# Recruiting: Naruto D20 game on IRC (3 more needed)



## phoatu (Oct 3, 2006)

If anyone is interested in playing in a naruto d20 campaign that will take place on saturdays and sundays on IRC, please respond here. I will check back daily and PM anyone who expresses interest a link with more info on the game's settings, rules, etc.


----------



## Kularian (Oct 5, 2006)

I might be able to do this, depending on 'when' you're playing on Saturdays and Sundays.  Let me know, and we'll see if we can't work something out.


----------



## phoatu (Oct 5, 2006)

Ok: Here is waht i have so far: 3 GMs (Myself: Cloud, Sniperwolf: Sand, Drackcove: *Mist*)
And 4 players: Calisto and Wrath have both already sent in their character sheets, Viladin and Medik want to join but have yet to create their sheets. I need 5 more.

Starting level: 4
Alignment: Any (just try not to be overly evil if you choose; that'll be the job of the bad guys)
Village: any (state 1st and 2nd choice)
Classes: Any
Ability score: 36 point-buy
Books: d20 modern (and naruto d20 obviously)
HP: 1/2 of hit die (max at 1st level of course)
Chakra: Constitution Score+2xlevel
Wealth: all characters start with 12 (higher if you have profession synergy and/or windfall)
Starting Jutsus: Bunshin, henge, and Kawarimi... along with 8 other jutsus of your choice. (only up to 4 of them may be of your maximum rank possible; 4 rank-4 for nromal... 2 rank 5 for genious)

Please use 3eprofiler to make your character sheets. if you are wondering how to add the ninjutsu, taijutsu, and other skills associated with naruto d20 it's simple: type them in yourself!

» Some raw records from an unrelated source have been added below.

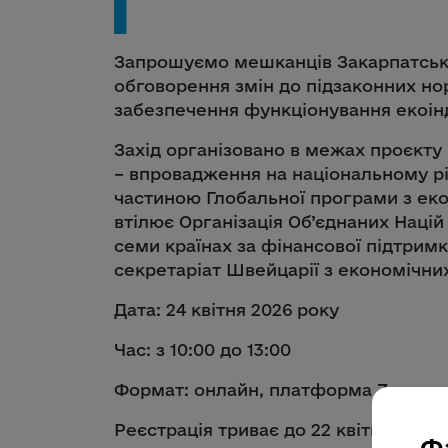
Запрошуємо мешканців Закарпатсько
обговорення змін до підзаконних но
забезпечення функціонування екоінд
Захід організовано в межах проєкту 
– впровадження на національному рівн
частиною Глобальної програми з екоі
втілює Організація Об’єднаних Націй
семи країнах за фінансової підтрим
секретаріат Швейцарії з економічних
Дата: 24 квітня 2026 року
Час: з 10:00 до 13:00
Формат: онлайн, платформа Zoom та
Реєстрація триває до 22 квітня за
по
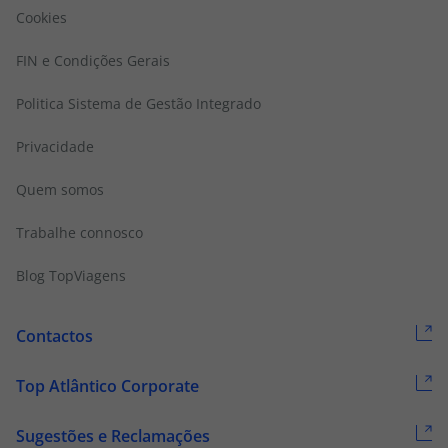
Cookies
FIN e Condições Gerais
Politica Sistema de Gestão Integrado
Privacidade
Quem somos
Trabalhe connosco
Blog TopViagens
Contactos
Top Atlântico Corporate
Sugestões e Reclamações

if you want a way to organize your feats, reputation, chakra, etc; here's an example sheet i made
http://www.sylnae.net/3eprofiler/view.php?id=39023

PM me your character sheets if you want them to be private.

Houserules:

Range Increments: range indrements of kunai and shurikens has been increased by 5. Fuuma shuriken range increased by 10.
Kin/hijutsus: Ask of one you wish to learn; and i will consider allowing it

Weapon proficiencies:

Simple: includes simple and nin weapons... for all purposes simple weapon proficiency is nin weapon proficiency.
Moderate: Includes all archaic weapons; most requisitioned weapons (if any) will fall into this category as well. for all purposes this is archaic weapon proficiency.
Complex: all exotic weapons fall into this category... and even some unique and/or made-up ones. For all purposes this counts as exotic weapon proficiency.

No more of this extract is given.